Santri Harus Siap Menjawab Tantangan Masa Depan

Kembali LP2M mengadakan silaturahmi dan tarawih keliling di pondok pesantren. Setelah kegiatan safari silaturahmi dan tarawih keliling di ponpes Al-Iman Purworejo, sekarang giliran di ponpes modern Assalaam Temanggung, Selasa (6/6). Tarawih yang dilaksanakan di Masjid Assalaam diikuti para santriwan-santriwati dan rombongan Rektor IAIN Salatiga.

Ponpes modern Assalaam Temanggung diasuh oleh Drs. H. Muflih Wahyanto dan dibawah naungan Ketua Yayasan Assalam Drs. H. Sofya  Hadi. Ponpes modern Assalaam ini menjadi salah satu tujuan Lembaga Penelitian dan Pengabdian Kepada Masyarakat (LP2M) dalam mengadakan safari tarawih keliling di tahun 2017.

Afiliasi yang terjalin antara IAIN Salatiga dengan ponpes modern Assalaam terbilang cukup lama. Hal tersebut dibuktikan setiap tahunnya lulusan ponpes tersebut banyak yang melanjutkan studi di IAIN Salatiga. Drs.

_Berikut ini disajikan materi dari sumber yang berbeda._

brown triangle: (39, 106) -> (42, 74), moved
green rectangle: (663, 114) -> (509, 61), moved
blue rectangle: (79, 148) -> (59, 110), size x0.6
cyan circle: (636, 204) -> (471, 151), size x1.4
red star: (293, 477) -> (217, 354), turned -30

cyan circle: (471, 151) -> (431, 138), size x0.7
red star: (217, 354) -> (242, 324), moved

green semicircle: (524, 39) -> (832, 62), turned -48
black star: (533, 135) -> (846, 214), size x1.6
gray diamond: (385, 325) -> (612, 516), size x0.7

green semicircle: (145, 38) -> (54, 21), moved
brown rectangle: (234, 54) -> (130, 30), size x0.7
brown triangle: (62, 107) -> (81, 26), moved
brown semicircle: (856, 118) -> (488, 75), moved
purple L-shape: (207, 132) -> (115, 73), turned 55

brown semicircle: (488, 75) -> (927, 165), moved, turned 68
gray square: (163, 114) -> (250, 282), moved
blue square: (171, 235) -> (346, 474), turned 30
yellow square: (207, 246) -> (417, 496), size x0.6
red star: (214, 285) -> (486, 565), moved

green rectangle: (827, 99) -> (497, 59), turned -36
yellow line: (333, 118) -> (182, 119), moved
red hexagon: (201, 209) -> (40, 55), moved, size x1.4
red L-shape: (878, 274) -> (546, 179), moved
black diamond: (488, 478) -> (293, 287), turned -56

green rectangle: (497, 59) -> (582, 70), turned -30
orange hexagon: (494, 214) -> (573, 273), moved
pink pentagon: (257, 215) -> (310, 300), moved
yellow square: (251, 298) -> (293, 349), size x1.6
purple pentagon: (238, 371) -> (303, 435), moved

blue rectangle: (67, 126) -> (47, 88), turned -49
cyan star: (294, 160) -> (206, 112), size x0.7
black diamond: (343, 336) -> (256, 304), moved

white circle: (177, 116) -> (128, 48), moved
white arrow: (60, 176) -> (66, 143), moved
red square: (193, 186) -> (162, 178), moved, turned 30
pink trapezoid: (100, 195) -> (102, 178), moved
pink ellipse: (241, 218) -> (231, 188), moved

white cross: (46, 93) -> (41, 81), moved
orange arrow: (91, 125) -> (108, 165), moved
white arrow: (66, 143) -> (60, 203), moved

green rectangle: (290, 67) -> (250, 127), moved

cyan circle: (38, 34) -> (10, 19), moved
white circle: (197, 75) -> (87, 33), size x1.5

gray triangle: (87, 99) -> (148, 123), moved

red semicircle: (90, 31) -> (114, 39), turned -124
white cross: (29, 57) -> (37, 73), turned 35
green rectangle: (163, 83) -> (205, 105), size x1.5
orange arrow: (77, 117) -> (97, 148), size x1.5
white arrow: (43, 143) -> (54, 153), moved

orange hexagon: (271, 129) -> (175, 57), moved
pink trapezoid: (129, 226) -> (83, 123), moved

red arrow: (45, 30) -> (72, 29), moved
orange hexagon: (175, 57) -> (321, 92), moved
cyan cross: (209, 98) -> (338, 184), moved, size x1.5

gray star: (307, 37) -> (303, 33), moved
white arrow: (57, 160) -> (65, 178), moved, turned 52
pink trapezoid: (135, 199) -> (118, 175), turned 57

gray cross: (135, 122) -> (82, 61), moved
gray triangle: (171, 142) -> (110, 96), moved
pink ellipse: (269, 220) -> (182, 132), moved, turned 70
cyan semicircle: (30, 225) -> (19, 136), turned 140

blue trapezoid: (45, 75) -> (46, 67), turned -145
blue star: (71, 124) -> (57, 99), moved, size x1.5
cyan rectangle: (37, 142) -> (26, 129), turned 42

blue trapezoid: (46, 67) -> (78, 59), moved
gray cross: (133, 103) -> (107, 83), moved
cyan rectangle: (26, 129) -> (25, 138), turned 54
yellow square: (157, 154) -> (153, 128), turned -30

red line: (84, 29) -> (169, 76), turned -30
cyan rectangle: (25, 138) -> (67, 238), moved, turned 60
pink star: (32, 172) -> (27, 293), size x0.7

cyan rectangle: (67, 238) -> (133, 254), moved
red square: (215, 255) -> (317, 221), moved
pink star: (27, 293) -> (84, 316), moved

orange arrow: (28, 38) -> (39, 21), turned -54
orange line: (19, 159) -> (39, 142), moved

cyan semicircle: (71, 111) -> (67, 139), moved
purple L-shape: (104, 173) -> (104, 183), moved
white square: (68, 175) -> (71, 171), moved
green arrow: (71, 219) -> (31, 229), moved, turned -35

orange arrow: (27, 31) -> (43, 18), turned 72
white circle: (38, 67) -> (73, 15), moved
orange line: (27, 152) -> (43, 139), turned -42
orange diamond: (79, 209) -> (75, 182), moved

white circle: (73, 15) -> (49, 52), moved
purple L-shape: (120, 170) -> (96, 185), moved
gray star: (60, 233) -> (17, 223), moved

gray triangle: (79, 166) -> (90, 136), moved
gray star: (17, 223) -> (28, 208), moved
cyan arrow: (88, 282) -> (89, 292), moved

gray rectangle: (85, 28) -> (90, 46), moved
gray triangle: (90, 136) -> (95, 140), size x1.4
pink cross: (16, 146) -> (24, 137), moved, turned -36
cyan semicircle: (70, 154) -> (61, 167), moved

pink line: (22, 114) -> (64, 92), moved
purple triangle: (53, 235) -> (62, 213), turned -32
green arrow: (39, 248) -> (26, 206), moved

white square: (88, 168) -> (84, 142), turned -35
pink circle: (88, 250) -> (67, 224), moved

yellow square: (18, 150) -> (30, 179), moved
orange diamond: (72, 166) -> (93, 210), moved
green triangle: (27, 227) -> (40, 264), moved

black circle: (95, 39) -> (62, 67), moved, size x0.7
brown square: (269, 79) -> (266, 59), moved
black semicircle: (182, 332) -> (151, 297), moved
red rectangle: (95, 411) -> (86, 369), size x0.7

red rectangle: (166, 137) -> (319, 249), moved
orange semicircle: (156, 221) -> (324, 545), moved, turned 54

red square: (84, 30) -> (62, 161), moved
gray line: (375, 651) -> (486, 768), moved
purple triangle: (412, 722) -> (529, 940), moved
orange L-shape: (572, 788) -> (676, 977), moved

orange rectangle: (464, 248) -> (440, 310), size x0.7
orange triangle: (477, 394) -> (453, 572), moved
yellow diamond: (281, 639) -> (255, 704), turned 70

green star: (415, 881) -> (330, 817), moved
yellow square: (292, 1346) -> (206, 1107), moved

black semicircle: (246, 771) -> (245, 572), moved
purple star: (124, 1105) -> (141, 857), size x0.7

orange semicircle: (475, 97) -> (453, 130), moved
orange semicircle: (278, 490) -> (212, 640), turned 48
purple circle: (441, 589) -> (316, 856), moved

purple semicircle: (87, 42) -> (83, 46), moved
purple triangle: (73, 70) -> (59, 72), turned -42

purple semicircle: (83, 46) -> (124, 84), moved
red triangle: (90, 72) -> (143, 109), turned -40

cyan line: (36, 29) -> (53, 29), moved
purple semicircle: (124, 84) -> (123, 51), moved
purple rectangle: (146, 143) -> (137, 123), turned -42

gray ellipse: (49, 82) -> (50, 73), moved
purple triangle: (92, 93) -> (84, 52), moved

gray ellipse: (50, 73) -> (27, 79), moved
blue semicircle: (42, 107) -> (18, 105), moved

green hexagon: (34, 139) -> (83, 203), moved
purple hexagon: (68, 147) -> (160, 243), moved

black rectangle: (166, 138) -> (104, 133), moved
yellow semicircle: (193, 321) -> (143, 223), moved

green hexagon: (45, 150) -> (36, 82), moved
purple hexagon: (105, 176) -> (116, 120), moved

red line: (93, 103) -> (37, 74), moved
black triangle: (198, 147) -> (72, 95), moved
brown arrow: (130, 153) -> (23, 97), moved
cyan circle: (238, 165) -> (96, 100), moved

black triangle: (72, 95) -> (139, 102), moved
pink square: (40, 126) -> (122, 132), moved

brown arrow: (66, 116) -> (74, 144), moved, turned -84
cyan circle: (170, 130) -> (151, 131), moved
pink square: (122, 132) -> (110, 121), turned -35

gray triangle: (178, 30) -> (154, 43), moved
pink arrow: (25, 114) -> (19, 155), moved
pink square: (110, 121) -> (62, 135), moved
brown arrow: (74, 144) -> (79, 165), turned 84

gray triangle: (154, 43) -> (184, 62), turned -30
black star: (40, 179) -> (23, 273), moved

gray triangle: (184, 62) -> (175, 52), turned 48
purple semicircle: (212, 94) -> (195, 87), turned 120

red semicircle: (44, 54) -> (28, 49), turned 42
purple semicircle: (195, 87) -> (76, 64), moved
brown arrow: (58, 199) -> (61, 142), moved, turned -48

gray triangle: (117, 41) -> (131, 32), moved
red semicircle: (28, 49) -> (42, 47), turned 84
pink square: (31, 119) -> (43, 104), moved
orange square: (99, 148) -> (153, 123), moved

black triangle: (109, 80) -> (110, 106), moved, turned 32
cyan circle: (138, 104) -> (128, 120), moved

H. Muflih Wahyanto selaku pengasuh ponpes modern Assalaam menyampaikan bahwa kedatangan rombongan IAIN Salatiga dalam bersilaturahim pastinya akan membawa berkah.

“Perlu disampaikan bahwa santri-santri ini menganggap IAIN Salatiga adalah salah satu keluarga ponpes modern Assalaam,” tukasnya.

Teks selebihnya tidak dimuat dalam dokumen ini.